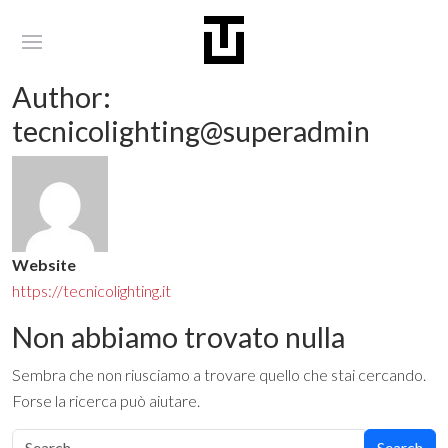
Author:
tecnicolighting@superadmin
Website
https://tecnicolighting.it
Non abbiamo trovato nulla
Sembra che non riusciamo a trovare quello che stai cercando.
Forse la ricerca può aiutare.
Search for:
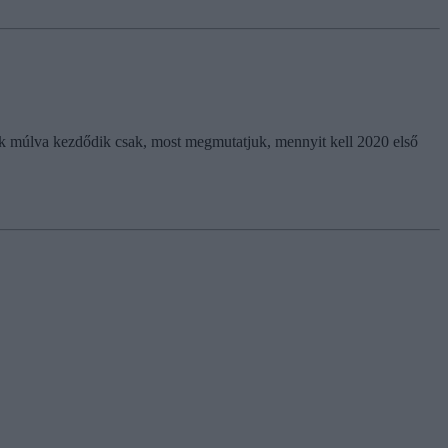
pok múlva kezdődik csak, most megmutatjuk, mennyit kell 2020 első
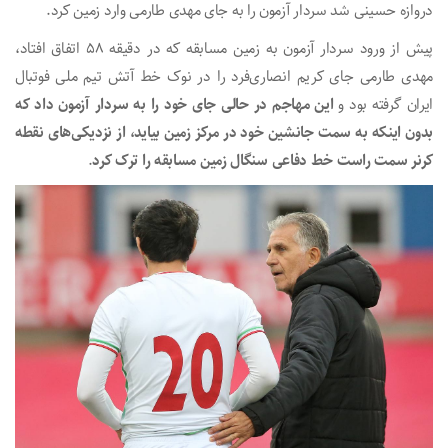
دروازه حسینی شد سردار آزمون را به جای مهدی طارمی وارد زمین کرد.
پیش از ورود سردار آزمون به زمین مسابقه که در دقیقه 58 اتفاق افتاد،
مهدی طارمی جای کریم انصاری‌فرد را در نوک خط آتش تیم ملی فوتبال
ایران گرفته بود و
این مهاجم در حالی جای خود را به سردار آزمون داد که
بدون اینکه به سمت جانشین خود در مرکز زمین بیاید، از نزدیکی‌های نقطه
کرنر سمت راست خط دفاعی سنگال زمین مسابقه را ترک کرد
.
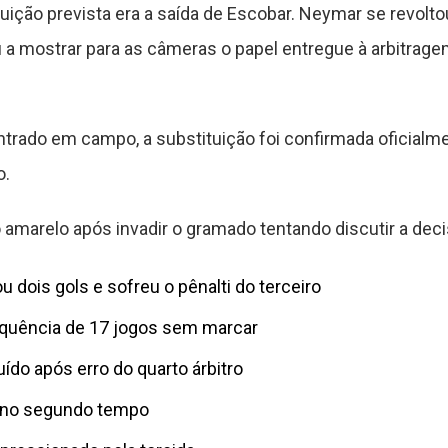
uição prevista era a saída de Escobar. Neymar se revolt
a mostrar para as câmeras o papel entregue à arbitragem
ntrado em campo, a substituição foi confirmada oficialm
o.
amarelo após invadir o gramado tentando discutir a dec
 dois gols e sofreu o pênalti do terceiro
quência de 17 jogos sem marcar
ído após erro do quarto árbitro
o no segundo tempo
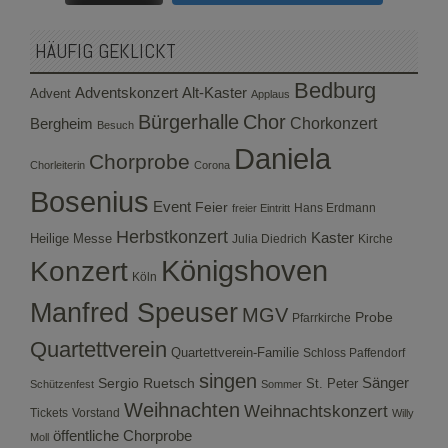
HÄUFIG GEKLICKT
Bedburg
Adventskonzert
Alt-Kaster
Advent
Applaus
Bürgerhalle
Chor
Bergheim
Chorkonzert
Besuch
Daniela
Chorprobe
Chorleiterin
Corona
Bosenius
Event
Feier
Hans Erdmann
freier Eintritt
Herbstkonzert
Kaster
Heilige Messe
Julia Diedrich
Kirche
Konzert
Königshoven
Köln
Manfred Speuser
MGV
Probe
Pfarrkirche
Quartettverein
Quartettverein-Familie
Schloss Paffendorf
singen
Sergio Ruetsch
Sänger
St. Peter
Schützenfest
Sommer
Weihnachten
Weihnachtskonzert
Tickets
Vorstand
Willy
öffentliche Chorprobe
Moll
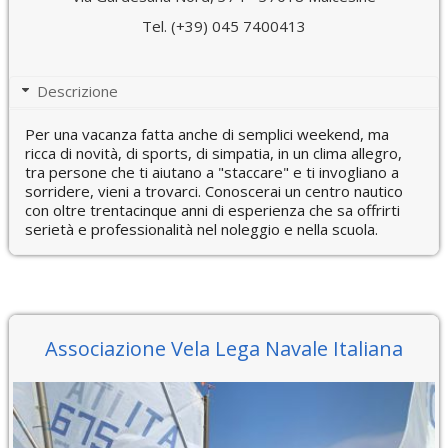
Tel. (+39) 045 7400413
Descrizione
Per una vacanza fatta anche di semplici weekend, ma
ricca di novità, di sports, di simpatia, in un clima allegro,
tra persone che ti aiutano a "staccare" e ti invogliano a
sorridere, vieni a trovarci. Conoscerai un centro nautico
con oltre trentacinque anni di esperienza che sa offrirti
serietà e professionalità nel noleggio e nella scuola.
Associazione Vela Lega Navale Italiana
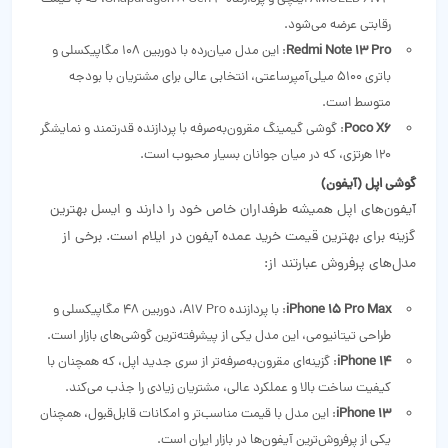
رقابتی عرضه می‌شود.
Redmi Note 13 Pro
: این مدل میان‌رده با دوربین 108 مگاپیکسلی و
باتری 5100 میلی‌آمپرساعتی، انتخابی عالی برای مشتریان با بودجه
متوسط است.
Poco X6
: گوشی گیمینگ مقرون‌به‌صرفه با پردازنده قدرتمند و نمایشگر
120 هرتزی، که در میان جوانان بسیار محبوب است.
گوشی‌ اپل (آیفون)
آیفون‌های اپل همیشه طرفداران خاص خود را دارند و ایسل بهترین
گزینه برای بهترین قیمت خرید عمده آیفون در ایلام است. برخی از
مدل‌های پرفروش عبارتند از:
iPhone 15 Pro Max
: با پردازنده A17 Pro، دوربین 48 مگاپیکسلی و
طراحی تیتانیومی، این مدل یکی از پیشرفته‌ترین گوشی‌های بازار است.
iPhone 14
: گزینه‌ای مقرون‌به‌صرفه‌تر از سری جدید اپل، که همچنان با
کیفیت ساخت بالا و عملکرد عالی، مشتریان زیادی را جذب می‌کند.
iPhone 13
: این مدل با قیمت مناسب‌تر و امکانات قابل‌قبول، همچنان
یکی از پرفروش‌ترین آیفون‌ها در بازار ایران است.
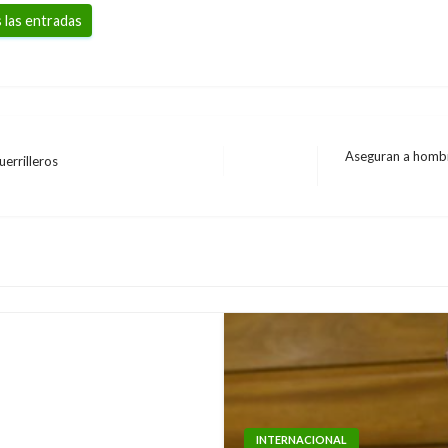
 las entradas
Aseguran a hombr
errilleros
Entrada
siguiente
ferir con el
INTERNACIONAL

□ □ □ □ □ □ □

Exercise details: Find the lines above that contain "مگاپیکسلی" and give their count, with nothing added.

Answer for the task: 2